January 20, 2020 — In this post I briefly describe eleven threads in languages and programming. Then I try to connect them together to make some predictions about the future of knowledge encoding.
This might be hard to follow unless you have experience working with types, whether that be types in programming languages, or types in databases, or types in Excel. Actually, this may be hard to follow regardless of your experience. I'm not sure I follow it. Maybe just stay for the links. Skimming is encouraged.
Humans invented characters roughly 5,000 years ago.
Binary notation was invented roughly 350 years ago.
The first widely adopted system for using binary notation to represent characters was ASCII, which was created only 60 years ago. ASCII encodes little more than the characters used by English.
In 1992 UTF-8 was designed which went on to become the first widespread system that encodes all the characters for all the world's languages.
For about 99.6% of recorded history we did not have a globally used system to encode all human characters into a single system. Now we do.
Scientific standards are the original type schemas. Until recently, Standards Organizations dominated the creation of standards.

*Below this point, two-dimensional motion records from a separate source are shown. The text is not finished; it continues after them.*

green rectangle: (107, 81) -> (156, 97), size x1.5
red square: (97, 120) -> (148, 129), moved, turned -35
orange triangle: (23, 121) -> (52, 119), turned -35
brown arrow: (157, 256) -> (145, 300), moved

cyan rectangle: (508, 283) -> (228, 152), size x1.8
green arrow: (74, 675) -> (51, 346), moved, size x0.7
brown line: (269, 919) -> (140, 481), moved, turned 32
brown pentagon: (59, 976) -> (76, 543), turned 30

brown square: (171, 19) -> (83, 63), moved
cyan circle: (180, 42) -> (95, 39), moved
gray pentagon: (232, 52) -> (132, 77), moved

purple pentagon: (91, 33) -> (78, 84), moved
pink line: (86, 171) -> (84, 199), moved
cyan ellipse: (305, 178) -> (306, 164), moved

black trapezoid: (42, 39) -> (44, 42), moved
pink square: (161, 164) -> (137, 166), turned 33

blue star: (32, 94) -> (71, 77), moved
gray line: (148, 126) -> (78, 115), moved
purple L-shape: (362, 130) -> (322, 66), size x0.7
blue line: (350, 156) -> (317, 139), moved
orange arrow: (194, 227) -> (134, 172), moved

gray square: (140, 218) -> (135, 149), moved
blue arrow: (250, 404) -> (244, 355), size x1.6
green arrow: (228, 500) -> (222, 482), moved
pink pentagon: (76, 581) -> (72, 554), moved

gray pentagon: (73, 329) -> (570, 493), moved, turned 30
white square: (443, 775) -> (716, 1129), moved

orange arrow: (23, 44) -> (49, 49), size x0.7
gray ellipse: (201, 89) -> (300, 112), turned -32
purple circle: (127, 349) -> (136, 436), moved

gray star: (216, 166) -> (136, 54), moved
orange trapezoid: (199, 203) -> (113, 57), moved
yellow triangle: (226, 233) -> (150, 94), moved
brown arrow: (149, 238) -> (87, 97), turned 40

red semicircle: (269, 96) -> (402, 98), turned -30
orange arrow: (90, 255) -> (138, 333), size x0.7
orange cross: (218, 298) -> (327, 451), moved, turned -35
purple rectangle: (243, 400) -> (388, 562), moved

You might be familiar with terms like meter, gram, amp, and so forth. These are well defined units of measure that were pinned down in the International System of Units, which was first published in 1960.
The International Organization for Standardization (ISO) began around 100 years ago and is the organization behind a number of popular standards from currency codes to date and time formats.
For 98% of recorded history we did not have global standards. Now we do.
My grasp of the history of mathematics isn't strong enough to speak confidently to trends in the field, but I do want to mention that in the past century there has been a lot of important research into type theories.
In the past 100 years type theories have taken their place as part of the foundation of mathematics.
For 98% of recorded history we did not have strong theories of type systems. Now we do.
The research into mathematical type and set theories in the 1900's led directly into the creation of useful new programming languages and programming language features.
From the typed lambda calculus in the 1940's to the static type system in languages like C to the ongoing experiments of Haskell or the rapid growth of the TypeScript ecosystem, the research into types has led to hundreds of software inventions.
95%+ of the most popular programming languages use increasingly smarter type systems.
Before the Internet became widespread, the job of most programmers was to write software that interacted only with other software on the local machine. That other software was generally under their control or well documented.
In the late 1990's and 2000's, a big new market arose for programmers to write software that could interact over the Internet with software on other machines that they had no control of or knowledge about.
At first there was not a good standard language to use that was agreed upon by many people. 1996's XML a variant of SGML from 1986, was the first attempt to get some traction for this job. But XML and the dialects of XML for APIs like SOAP (1998) and WSDL (2000) were not easy to use. Then Douglas Crockford created a new language called JSON in 2001. JSON made web API programming easier and helped create a huge wave of web API businesses. For me this was great. In the beginning of my programming career I got jobs working on these new JSON APIs.
The main advantage that JSON had over XML was simple, well defined types. It had just a few primitive types—like numbers, booleans and strings—and a couple of complex types—lists and dicts. It was a very useful collection of structures that were important across all programming languages, put together in a simple and concise way. It took very little time to learn the entire thing. In contrast, XML was "extensible" and defined no types, leading to many massive dialects defined by committee.
For 99.8% of recorded history we did not have a global network conducting automated business transactions with a typed language. Now we do.
When talking about types and data one must pay homage to SQL databases, which store most of the world's structured data and perform the transactions that our businesses depend on.
SQL programmers spend a lot of time thinking about the structure of their data and defining it well in a SQL data definition language.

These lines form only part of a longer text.